Joschie hat geschrieben:Was sind die Nikolaiten?
Es ist natürlich schwierig, mehr Informationen zu beschaffen als das, was die Schrift hergibt. Manche identifizieren die Nikolaiten mit den falschen Aposteln aus 2,2, aber das ist Spekulation. Für spekulativ halte ich auch die These, dass die Nikolaiten ihren Namen und Hintergrund von Nikolaus (Apg 6,5) hatten.
"Erwähnungen bei Irenäus, Tertullian und und Clemens von Alexandrien lassen darauf schließen, dass die N. einem angeblich christlichen Kommunismus huldigten, wobei sich die Gemeinschaft nicht nur auf das Vermögen, sondern auch auf die Frauen bezog" ("Das große Bibellexikon" von Brockhaus/Brunnen).
Aus Offb 2,14-16 kann man schließen, dass die Nikolaiten eine Gruppe innerhalb der Gemeinde waren, die genau das lehrten bzw. taten, was einst Bileam getan bzw. gelehrt hatte (und Isebel in 2,20-21 - dort könnte die gleiche Gruppe gemeint sein): Es sei völlig ok, sich der heidnischen Umgebung etwas anzupassen - beim Götzendienst mitmachen und sexuelle Freizügigkeit seien keine Sünden. Übrigens treiben genau solche "Nikolaiten" auch heute ihr Unwesen unter den Evangelikalen - oder haben sie bereits in ihrem Bann!
Nika laon heißt "das Volk überwinden". In der Schrift *können* Namen eine aufschlussreiche Bedeutung haben, *müssen* aber nicht.
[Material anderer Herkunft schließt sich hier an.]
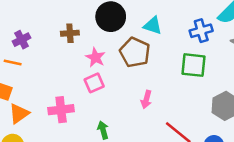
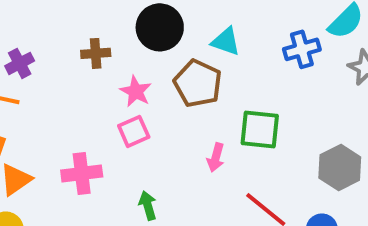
green square: (194, 65) -> (260, 129), moved

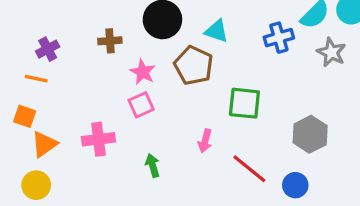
pink arrow: (216, 157) -> (205, 141), moved

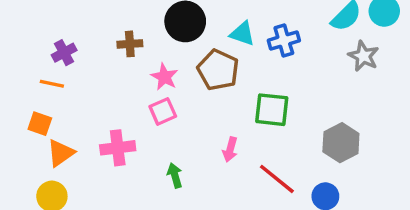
blue cross: (279, 38) -> (284, 40), moved

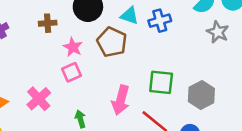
green square: (272, 110) -> (161, 82), moved
pink cross: (118, 148) -> (39, 99), turned -35
pink arrow: (230, 150) -> (121, 100), size x1.6

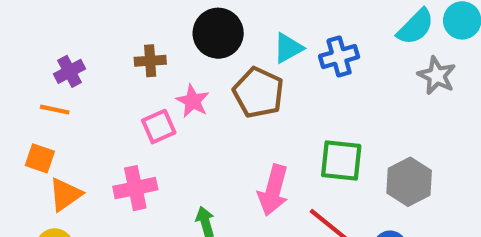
cyan triangle: (130, 16) -> (288, 48), turned -48
pink square: (72, 72) -> (159, 127), moved
pink cross: (39, 99) -> (135, 188), turned 30

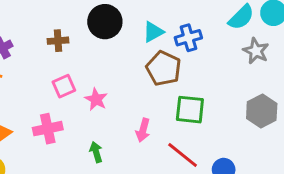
brown pentagon: (258, 93) -> (164, 69), moved
pink star: (193, 101) -> (96, 99), moved
gray hexagon: (409, 182) -> (262, 111), moved
pink arrow: (273, 190) -> (143, 130), size x0.7

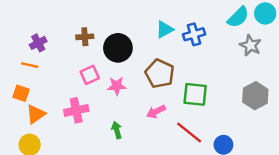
black circle: (105, 22) -> (118, 48), moved
brown pentagon: (164, 69) -> (160, 74), moved
pink star: (96, 99) -> (117, 86), turned -30
pink arrow: (143, 130) -> (156, 112), turned 48

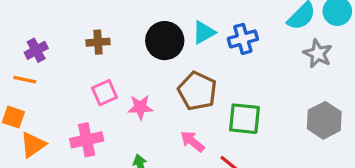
black circle: (118, 48) -> (165, 41), moved
pink arrow: (156, 112) -> (192, 141), turned 66

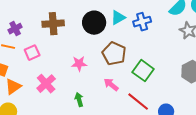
brown cross: (98, 42) -> (53, 24), size x1.5
pink square: (105, 93) -> (32, 53), moved
green square: (245, 119) -> (143, 71), turned 30
pink cross: (87, 140) -> (46, 84), turned -30

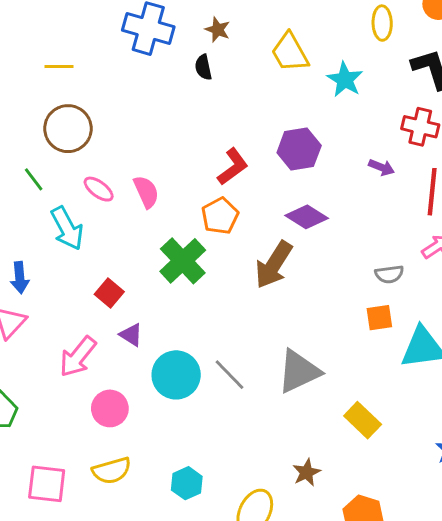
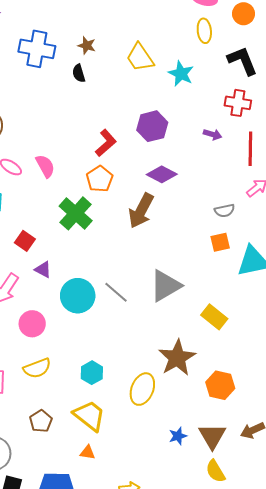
brown star: (307, 472) -> (177, 358), size x1.8

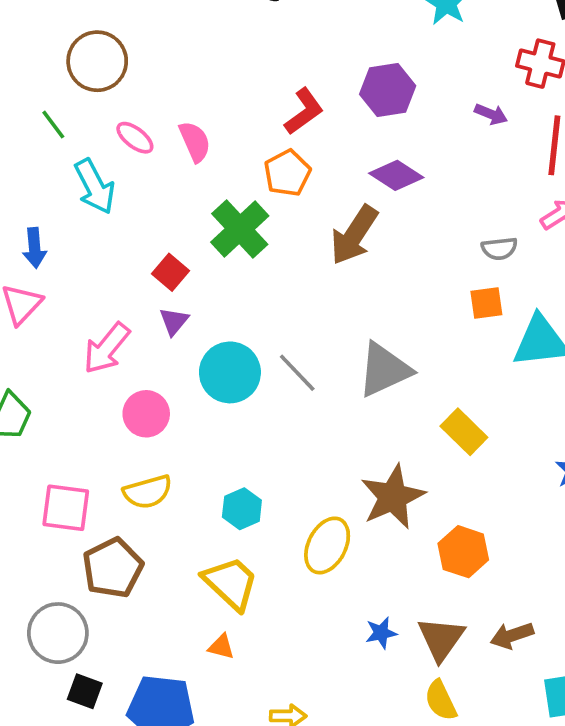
red square: (25, 241) -> (171, 272), moved
purple triangle: (43, 270) -> (174, 321), turned 36
brown pentagon: (41, 421) -> (113, 568), moved, size x1.5

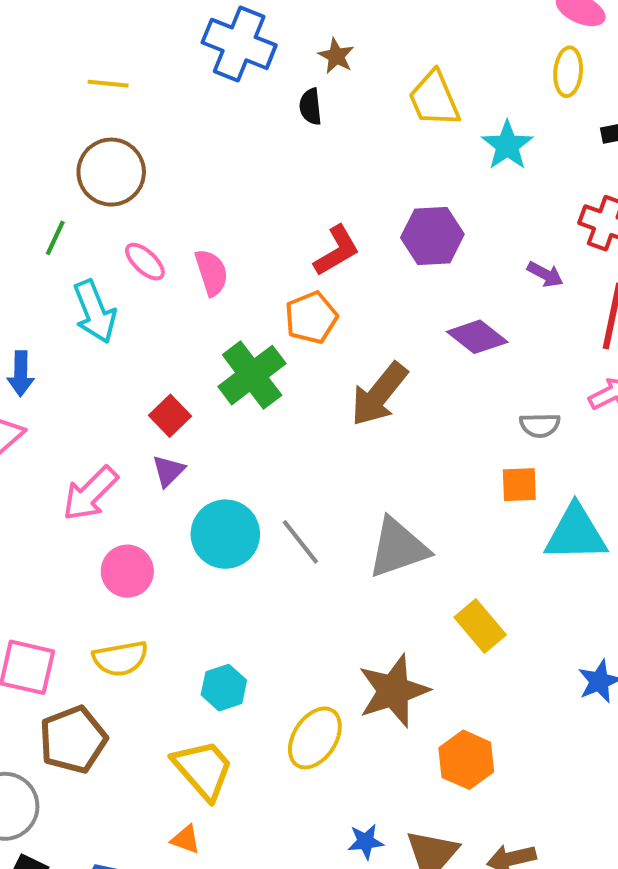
green line: (53, 125) -> (55, 238), turned 56
purple diamond: (396, 175) -> (477, 337), moved

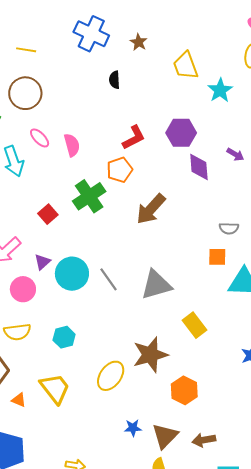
black semicircle: (310, 107) -> (114, 80), moved
purple diamond: (477, 337) -> (199, 167), moved, turned 44
purple triangle: (168, 471) -> (42, 262), moved
cyan hexagon: (224, 688) -> (64, 337), moved
orange triangle: (186, 839) -> (19, 400), moved

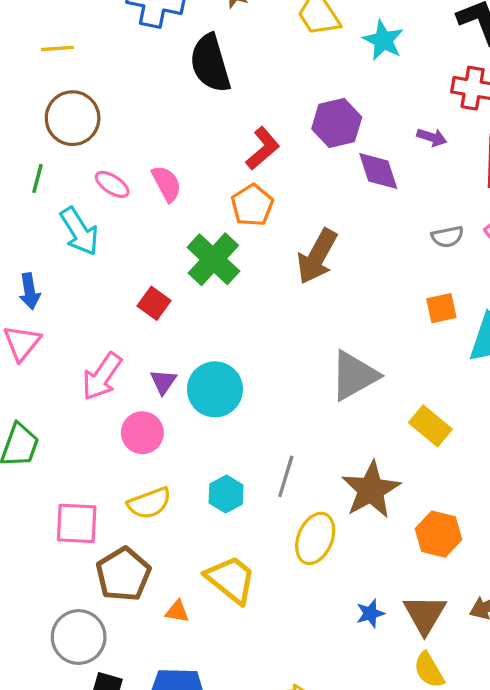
black semicircle: (114, 80) -> (210, 63), size x2.0
gray semicircle: (229, 228) -> (447, 237), moved
gray line: (109, 279) -> (286, 476), moved, turned 65

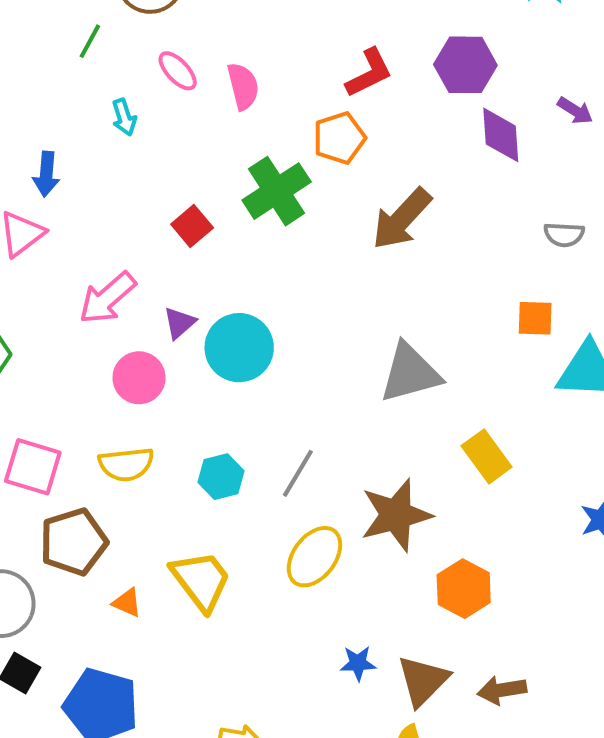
cyan arrow: (79, 231) -> (124, 117), size x0.6

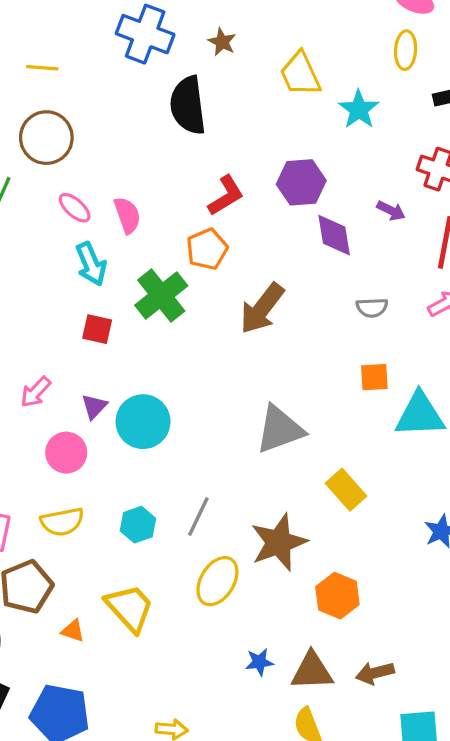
cyan arrow: (124, 117) -> (91, 264), moved, size x1.5
red square: (192, 226) -> (97, 329), turned -32
gray semicircle: (564, 235) -> (372, 308), moved
pink arrow: (107, 298) -> (36, 392), size x0.7
brown triangle: (423, 681) -> (312, 671), turned 48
Aber in diesem Fall ist es naheliegend, denn auch Bileam hat ethymologisch (wortgeschichtlich) die Bedeutung von "das Volk verschlingen" oder "das Volk beherrschen". Tatsächlich kann man unter "Christen" die Masse begeisten und in seinen Bann ziehen, wenn man die "alte Gesetzlichkeit" über Bord wirft und ermuntert, sich ruhig der Welt anzupassen, ihre Feste zu feiern und ihre Ergötzungen zu genießen und ihre Mode nachzumachen. Genau das war in der Kirchengeschichte immer einer der verführerischsten Einflüsse, der Massen in den Abfall geführt hat.
"Unzucht" (2,14) kann dabei sowohl buchstäblich als auch sinnbildlich gemeint sein. Die Bileam-Sünden Götzendienst und Unzucht werden im Laufe der Offb ja noch häufiger aufgegriffen. Mit Unzucht ist dabei oft die geistliche Hurerei gemeint (Isebel, Babylon usw.). Um fleischlicher Vorteile willen (wie bei Bileam/Balaak: finanzieller Anreiz, öffentliches Anshen, einflussreiche Position usw.) wird die Treue zum Herrn Jesus preisgegeben.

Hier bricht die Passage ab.